LEE: Well Senator Kay Hancock has actually already filed legislation that provides his answer to that question. And basically it is… it's time to take the patient out of the mediation, take the patient out of the middle if you will and allow the carrier and the provider to mediate the settlement amongst themselves. In addition, Senator Hancock has proposed that the payment standards that TDI has put into place which has emboldened the charge.. charges that increase. That standard needs to be removed so he changes the standard and requires the carriers to pay a reasonable amount and of course it actually benefits us to pay a reasonable amount because one we make sure that the appropriate financial responsibilities placed on the shoulders of our members if we pay the correct amount. But it also means that if we do it appropriately, we'll have fewer mediations in general.
DAN: I guess the issue is that this legislation is in the session today doesn't mean it's going to pass although it seems like it's needed or something similar like that is needed but until then there are some things consumers could do to protect themselves. Right. You could try to stay in network that's going to do... that's going to help you because if you stay in network your insurance benefits are going to apply and I guess also ask a lot of questions whether or not you're going to be exposed to an out of network provider. I know that is an easy statement to say but it's hard right. Because you could have an emergency you could have a surgery and maybe you get exposed in the hospital to an anesthesiologist or possibly some other kind of testing that's not network. Is that fair?

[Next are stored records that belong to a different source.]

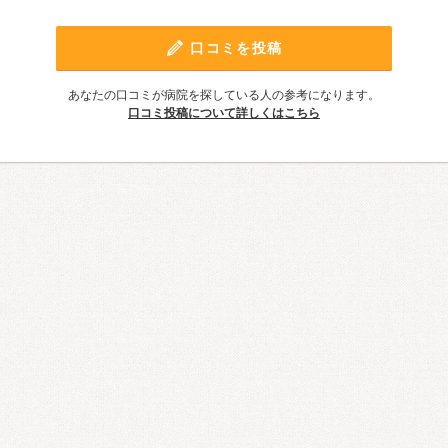
口コミを投稿
あなたの口コミが病院を探している人の参考になります。
口コミ投稿について詳しくはこちら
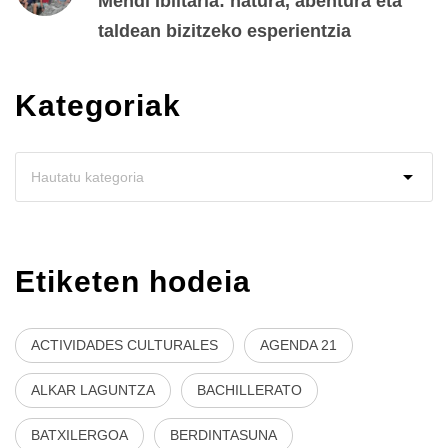
Mendi Ibiltaria: natura, abentura eta
taldean bizitzeko esperientzia
Kategoriak
Etiketen hodeia
ACTIVIDADES CULTURALES
AGENDA 21
ALKAR LAGUNTZA
BACHILLERATO
BATXILERGOA
BERDINTASUNA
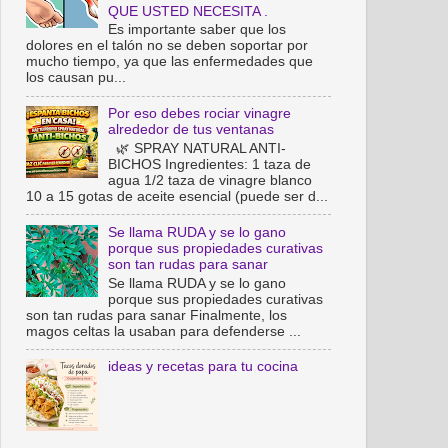
QUE USTED NECESITA .
Es importante saber que los
dolores en el talón no se deben soportar por
mucho tiempo, ya que las enfermedades que
los causan pu...
Por eso debes rociar vinagre
alrededor de tus ventanas
🌿 SPRAY NATURAL ANTI-
BICHOS Ingredientes: 1 taza de
agua 1/2 taza de vinagre blanco
10 a 15 gotas de aceite esencial (puede ser d...
Se llama RUDA y se lo gano
porque sus propiedades curativas
son tan rudas para sanar
Se llama RUDA y se lo gano
porque sus propiedades curativas
son tan rudas para sanar Finalmente, los
magos celtas la usaban para defenderse ...
ideas y recetas para tu cocina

LEE: That is fair. You do as much planning as you can and then on the back end when you do receive a bill from an out of network provider. Understand that if you're covered by a fully insured plan you have a form you do have a mechanism to try and reduce and bring that bill down to something that's much more reasonable and in line with what the market would otherwise demand. Maybe Senator Hancock's successful and the that won't have to be triggered by an enrollee or a member in the future but for right now as an enrollee that's what's available to you.
DAN: Well, Lee, thanks for being here and Ross thanks for being here. Thanks for joining us for this episode of Blue Promise here in Austin Texas. One of the biggest concerns here is that the patient is being held accountable for something that is out of their control. It sounds like the best legislative approach is ensuring that they are held harmless. Thanks for joining us for this episode of Blue Promise.